The Carbon developers explain that while C++ is the “dominant language for performance-critical software,” its legacy and technical debt means that “incrementally improving C++ is extremely difficult.”
One solution is to migrate to other languages such as Rust, Kotlin, Swift or Go, but these languages are hard to migrate to, and in some cases have performance overhead. Carbon is a new language that aims to match the performance of C++ and maintain “seamless bidirectional interoperability,” as well as a gentle learning curve for C++ developers.
The team also promise “some level of source to source translation” for C++ code. The project has parallels with TypeScript for JavaScript developers, or Kotlin for Java developers, though the comparison is not an exact one. Carbon is designed to be interoperable with C++ code and to make migration easy. The Carbon toolchain will support compiling C++ code.
Why is C++ hard to improve? C++ itself started as a fork of C, and the C language is 50 years old, so it is not surprising that there is a lot of legacy. According to the Carbon team, the C++ designers have added rather than replaced language features over time, creating complex feature interactions. Preserving binary compatibility is another legacy problem. In addition, the C++ committee and evolution process is “oriented around standardization rather than design”, is slow and sometimes fails to make decisions.
Carbon is an effort to side-step these problems with a new approach based on open source principles. “We will even try to close a huge gap in the C++ ecosystem with a built-in package manager,” state the documents. The current roadmap aims to complete version 0.1 of the language this year, 0.2 in 2023, and version 1.0 in 2024 or 2025.
The Carbon language will look familiar to C++ and C developers, though there are also many differences. Functions are declared with the fn keyword and variables with var. There are also strongly typed tuples. Type inference is supported with the auto keyword. Pointers are supported but not pointer arithmetic; the only pointer operations are address-of and dereferencing. Classes support single inheritance but not multiple inheritance.
Memory safety is an important consideration but is not the initial goal. “The difference between Rust’s approach and Carbon’s is that Rust starts with safety and Carbon starts with migration,” say the docs. The approach is to simplify the language in order to “create space for safety features,” and then to “re-engineer foundations to model and enforce safety.”

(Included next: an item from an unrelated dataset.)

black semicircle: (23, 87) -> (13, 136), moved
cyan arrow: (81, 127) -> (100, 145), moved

The project is licensed under Apache 2 with LLVM exceptions. According to the team, “we are planning to create an open source foundation and transfer all Carbon-related rights to it; our goal is for the foundation setup to be similar to other open source projects such as LLVM or Kubernetes.” However the project currently requires contributors to agree to Google’s CLA (contributor license agreement), which may be a problem for some. Google is also funding the Carbon infrastructure.

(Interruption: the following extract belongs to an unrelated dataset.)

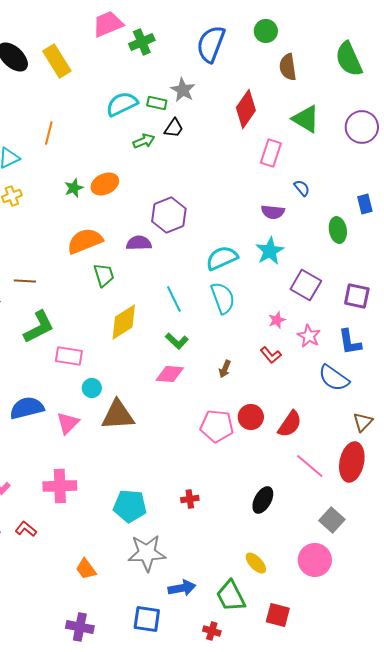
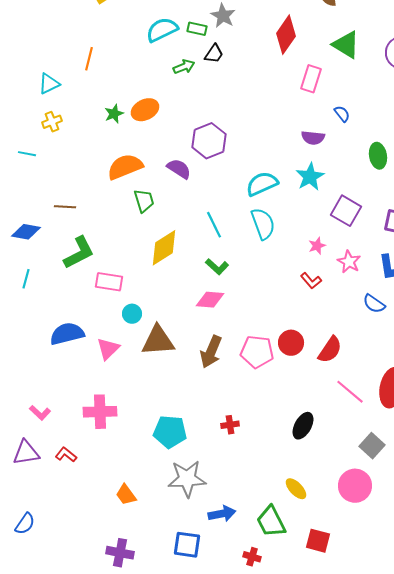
purple semicircle: (139, 243) -> (179, 169), turned 35
brown arrow: (225, 369) -> (211, 352), moved, size x1.8
blue semicircle: (334, 378) -> (374, 304), size x0.7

An FAQ addresses common questions, like why not use Rust? “If you want to use Rust, and it is technically and economically viable for your project, you should use Rust,” is the answer.
That Rust question though is at the heart of whether Carbon will succeed. “Rust (from my biased point of view) is currently on its way to become the standard low-level language, so I’m not too confident that Rust-but-with-OO is enough of a selling point,” said one developer on Hacker News. Another said though, “There are probably more C++ projects started every day than Rust projects. So anything that makes it possible to move beyond C++ while being 100% interoperable is good news.”